SAN DIEGO (TheStreet) -- Confession: I had never heard of Voxeljet (VJET), the 3-D printing company, until yesterday. That's when the stock collapsed after Citron Research wrote a scathing report.
Voxeljet's crash landing pulled down the other 3-D printing companies in classic knee-jerk fashion.
Could they all bounce back? Today all but Voxeljet did.
In the end, as even Green Mountain (GMCR) shows today, in this market it's more about the story than the substance.
Make no mistake about it: 3-D printing is real and will likely revolutionize manufacturing as we know it today. Who knows, maybe soon the 3-D printing and Green Mountain stories will morph to Green Mountain using 3-D printers to create its K-Cups. Then there's Tesla (TSLA). No talk of 3-D created Tesla cars, yet, but no dispute that the Tesla is a really cool car that has already turned the auto world on its head.
But any of these companies really worth what they're trading at? Of course not. Certainly not now.

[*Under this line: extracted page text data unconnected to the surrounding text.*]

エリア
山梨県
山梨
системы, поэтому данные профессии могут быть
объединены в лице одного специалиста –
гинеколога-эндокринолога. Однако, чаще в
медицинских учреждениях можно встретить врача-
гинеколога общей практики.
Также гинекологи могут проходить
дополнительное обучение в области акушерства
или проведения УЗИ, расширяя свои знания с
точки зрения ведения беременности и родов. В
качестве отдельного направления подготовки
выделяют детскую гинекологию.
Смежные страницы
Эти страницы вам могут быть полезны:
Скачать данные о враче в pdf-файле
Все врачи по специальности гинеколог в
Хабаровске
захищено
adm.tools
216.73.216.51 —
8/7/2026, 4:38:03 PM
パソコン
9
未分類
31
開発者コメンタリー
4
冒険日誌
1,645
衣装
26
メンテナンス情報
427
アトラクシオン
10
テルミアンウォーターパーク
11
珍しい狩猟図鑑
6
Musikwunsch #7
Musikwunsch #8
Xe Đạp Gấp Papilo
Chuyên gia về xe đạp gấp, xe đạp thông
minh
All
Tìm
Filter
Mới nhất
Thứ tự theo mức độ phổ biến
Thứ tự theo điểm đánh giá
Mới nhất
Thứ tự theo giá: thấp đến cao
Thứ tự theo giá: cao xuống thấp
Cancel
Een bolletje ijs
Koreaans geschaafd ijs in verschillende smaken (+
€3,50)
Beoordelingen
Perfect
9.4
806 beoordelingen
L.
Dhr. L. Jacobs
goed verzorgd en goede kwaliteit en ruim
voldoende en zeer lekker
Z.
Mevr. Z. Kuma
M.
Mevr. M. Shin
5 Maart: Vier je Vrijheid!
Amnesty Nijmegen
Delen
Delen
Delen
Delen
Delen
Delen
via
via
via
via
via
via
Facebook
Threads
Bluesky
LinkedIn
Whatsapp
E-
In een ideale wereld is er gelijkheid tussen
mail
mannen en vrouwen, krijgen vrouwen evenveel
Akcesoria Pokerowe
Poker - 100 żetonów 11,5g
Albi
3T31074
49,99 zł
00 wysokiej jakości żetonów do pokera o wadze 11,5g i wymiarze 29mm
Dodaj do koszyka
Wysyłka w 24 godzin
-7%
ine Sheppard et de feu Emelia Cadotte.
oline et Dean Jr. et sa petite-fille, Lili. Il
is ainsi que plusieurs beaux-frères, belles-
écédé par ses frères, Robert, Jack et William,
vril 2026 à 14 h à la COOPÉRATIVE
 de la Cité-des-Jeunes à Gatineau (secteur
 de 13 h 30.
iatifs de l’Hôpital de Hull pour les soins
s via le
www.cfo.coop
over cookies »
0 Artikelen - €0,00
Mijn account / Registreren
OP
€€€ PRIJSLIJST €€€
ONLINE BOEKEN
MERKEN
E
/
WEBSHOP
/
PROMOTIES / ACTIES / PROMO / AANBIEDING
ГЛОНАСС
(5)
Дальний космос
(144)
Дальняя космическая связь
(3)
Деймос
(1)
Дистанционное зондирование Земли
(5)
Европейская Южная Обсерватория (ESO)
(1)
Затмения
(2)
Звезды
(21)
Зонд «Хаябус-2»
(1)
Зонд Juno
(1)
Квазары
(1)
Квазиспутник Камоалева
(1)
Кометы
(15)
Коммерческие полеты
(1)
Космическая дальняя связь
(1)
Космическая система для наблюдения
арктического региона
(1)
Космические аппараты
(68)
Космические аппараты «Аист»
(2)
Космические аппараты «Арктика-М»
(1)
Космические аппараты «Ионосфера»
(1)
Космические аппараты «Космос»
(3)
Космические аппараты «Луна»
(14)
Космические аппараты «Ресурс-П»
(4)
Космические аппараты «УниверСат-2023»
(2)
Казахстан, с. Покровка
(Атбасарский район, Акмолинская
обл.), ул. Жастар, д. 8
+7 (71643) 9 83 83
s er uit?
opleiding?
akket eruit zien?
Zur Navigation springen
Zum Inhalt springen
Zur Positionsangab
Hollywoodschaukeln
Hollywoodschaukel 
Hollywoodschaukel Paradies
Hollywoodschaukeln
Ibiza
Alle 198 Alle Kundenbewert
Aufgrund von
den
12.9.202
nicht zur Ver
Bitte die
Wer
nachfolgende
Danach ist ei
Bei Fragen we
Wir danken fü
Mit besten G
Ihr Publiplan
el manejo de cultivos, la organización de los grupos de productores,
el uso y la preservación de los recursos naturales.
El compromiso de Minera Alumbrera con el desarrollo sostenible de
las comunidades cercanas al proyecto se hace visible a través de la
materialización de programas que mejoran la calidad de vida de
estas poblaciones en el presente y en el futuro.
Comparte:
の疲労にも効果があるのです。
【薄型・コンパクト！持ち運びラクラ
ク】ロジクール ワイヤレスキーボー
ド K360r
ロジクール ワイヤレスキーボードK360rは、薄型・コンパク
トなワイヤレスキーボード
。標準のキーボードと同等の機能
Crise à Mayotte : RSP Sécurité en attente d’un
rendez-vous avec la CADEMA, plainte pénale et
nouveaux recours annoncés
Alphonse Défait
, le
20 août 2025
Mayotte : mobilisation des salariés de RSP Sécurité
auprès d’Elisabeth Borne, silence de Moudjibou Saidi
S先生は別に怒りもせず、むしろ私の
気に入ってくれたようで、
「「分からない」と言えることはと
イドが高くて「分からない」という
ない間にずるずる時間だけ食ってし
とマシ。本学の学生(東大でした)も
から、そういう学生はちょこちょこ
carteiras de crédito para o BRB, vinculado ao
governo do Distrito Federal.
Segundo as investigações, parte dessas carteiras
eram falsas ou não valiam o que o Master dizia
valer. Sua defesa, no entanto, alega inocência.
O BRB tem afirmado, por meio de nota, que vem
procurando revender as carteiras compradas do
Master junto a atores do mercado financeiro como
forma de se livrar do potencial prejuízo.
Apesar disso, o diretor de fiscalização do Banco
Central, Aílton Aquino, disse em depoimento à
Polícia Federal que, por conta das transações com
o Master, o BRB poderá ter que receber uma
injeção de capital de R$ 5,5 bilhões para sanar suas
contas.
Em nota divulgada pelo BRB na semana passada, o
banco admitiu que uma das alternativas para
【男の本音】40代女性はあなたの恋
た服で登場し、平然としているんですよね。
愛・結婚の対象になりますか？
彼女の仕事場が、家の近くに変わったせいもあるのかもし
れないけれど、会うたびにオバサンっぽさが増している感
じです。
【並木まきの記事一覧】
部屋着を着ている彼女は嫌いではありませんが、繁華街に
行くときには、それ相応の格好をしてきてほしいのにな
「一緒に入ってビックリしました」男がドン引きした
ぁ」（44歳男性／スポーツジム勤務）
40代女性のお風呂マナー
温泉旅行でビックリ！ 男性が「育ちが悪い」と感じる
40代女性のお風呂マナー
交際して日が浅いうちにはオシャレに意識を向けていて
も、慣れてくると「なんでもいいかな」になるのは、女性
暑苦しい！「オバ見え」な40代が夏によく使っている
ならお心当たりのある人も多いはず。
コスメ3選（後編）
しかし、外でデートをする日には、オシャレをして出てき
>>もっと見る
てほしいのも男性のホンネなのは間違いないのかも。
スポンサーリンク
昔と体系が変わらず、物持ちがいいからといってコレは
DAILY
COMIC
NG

Owning them is a gamble. Not owning them is gamble. Shorting them is, well, as Green Mountain showed yet again today -- perilous.
As Travis Cocke of the Voss Value Fund writes in a letter to his shareholders:
"This mistake in shorting Tesla and a few other momentum-driven names has not been in misdiagnosing them as a tremendous bubble, but in inaccurately anticipating the magnitude and especially duration of irrationality inflating them. The problem for a prudent investor or bears is that events in the distant future are as hard to disprove as they are to prove, so logical arguments dissuade very few believers from buying at extreme levels."